*EXERCISE GOAL*: Print each record exactly as it appears, but drop the images.

[Collected data]

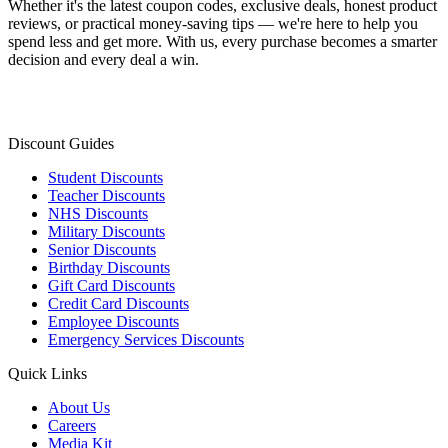
Whether it's the latest coupon codes, exclusive deals, honest product
reviews, or practical money-saving tips — we're here to help you
spend less and get more. With us, every purchase becomes a smarter
decision and every deal a win.
Discount Guides
Student Discounts
Teacher Discounts
NHS Discounts
Military Discounts
Senior Discounts
Birthday Discounts
Gift Card Discounts
Credit Card Discounts
Employee Discounts
Emergency Services Discounts
Quick Links
About Us
Careers
Media Kit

*ANSWER*:
Whether it's the latest coupon codes, exclusive deals, honest product
reviews, or practical money-saving tips — we're here to help you
spend less and get more. With us, every purchase becomes a smarter
decision and every deal a win.
Discount Guides
Student Discounts
Teacher Discounts
NHS Discounts
Military Discounts
Senior Discounts
Birthday Discounts
Gift Card Discounts
Credit Card Discounts
Employee Discounts
Emergency Services Discounts
Quick Links
About Us
Careers
Media Kit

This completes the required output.